=== Section Start ===

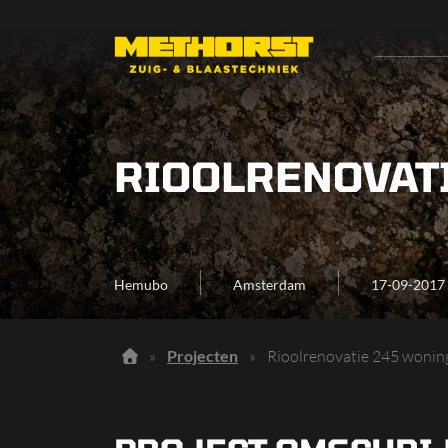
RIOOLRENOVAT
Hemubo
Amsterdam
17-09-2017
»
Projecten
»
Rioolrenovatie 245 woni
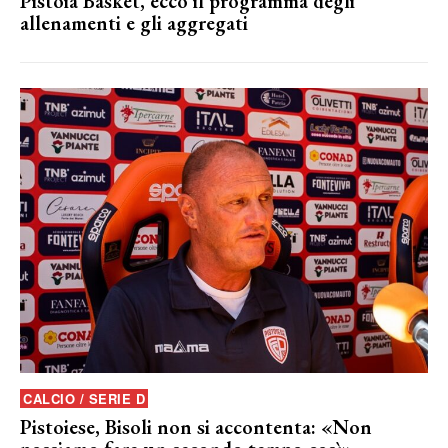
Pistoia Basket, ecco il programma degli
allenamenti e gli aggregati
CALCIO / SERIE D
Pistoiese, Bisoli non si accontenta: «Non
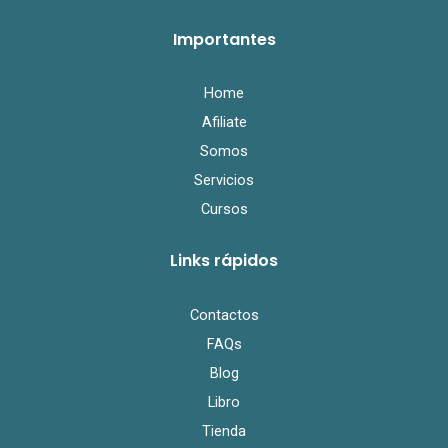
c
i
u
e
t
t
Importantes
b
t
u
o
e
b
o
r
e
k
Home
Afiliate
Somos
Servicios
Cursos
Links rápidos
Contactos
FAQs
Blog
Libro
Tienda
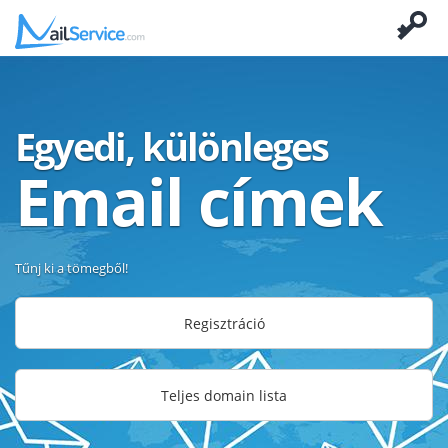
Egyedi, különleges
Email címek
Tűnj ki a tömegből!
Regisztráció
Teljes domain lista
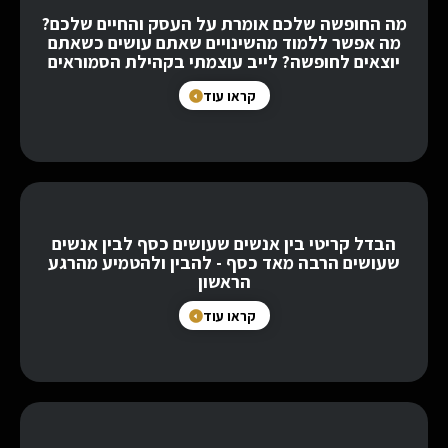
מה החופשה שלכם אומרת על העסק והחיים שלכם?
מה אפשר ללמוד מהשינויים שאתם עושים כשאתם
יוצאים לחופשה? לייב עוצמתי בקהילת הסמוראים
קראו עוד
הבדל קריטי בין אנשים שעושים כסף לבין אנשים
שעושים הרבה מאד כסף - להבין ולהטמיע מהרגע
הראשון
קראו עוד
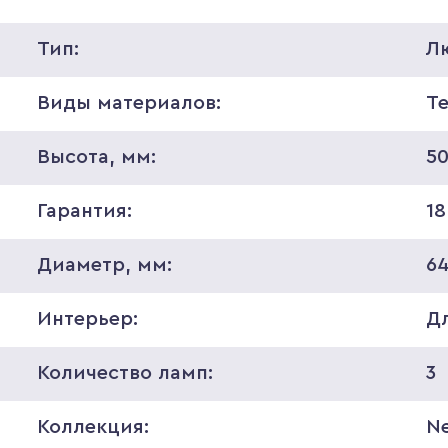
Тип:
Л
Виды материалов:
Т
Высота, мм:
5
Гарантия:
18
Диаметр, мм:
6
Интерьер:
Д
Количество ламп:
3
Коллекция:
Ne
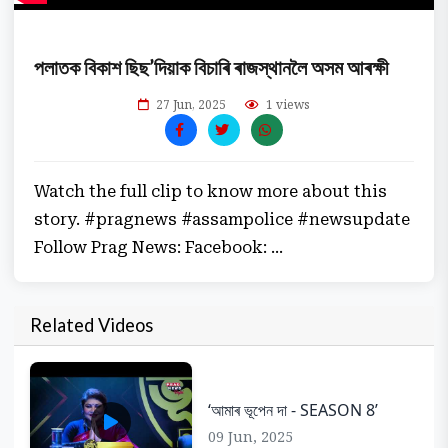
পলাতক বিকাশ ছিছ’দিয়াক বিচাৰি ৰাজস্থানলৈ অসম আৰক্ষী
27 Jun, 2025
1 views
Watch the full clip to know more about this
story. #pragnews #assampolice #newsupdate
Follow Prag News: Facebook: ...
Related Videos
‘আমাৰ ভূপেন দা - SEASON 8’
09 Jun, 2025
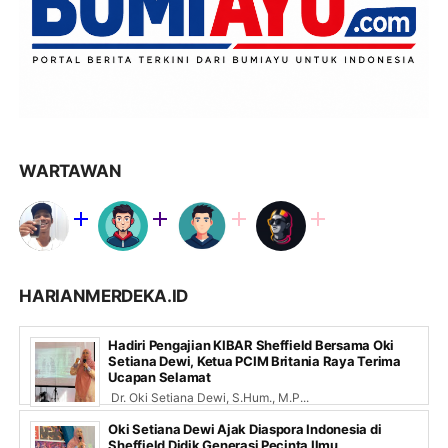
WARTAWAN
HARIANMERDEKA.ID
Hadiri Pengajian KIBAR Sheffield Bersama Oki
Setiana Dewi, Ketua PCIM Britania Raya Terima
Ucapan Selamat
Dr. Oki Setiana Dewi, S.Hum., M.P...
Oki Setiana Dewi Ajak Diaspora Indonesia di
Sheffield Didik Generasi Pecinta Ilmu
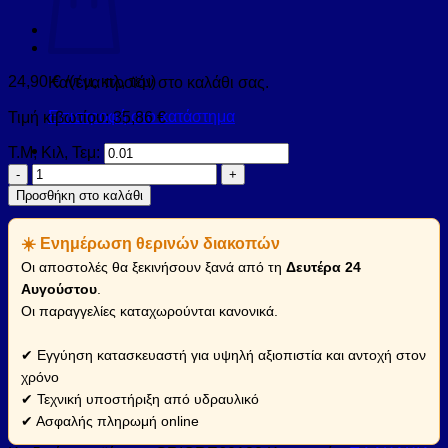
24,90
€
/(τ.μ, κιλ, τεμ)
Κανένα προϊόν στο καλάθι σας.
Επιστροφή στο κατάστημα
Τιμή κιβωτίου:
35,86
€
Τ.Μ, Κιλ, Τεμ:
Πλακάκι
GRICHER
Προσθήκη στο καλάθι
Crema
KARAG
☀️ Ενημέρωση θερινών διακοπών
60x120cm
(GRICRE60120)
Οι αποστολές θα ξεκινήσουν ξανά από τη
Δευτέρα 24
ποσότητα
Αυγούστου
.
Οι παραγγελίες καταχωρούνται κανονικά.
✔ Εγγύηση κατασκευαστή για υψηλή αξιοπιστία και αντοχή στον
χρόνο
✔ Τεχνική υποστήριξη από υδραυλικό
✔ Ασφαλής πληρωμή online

=== Section End ===

# About this task
Go from the first line of the listing to the line holding "Tűnj ki a tömegből!" and, please, transcribe those lines exactly, both included, with no pictures.

# Final answer
RIOOLRENOVAT
Hemubo
Amsterdam
17-09-2017
»
Projecten
»
Rioolrenovatie 245 woni
Pistoia Basket, ecco il programma degli
allenamenti e gli aggregati
CALCIO / SERIE D
Pistoiese, Bisoli non si accontenta: «Non
c
i
u
e
t
t
Importantes
b
t
u
o
e
b
o
r
e
k
Home
Afiliate
Somos
Servicios
Cursos
Links rápidos
Contactos
FAQs
Blog
Libro
Tienda
Egyedi, különleges
Email címek
Tűnj ki a tömegből!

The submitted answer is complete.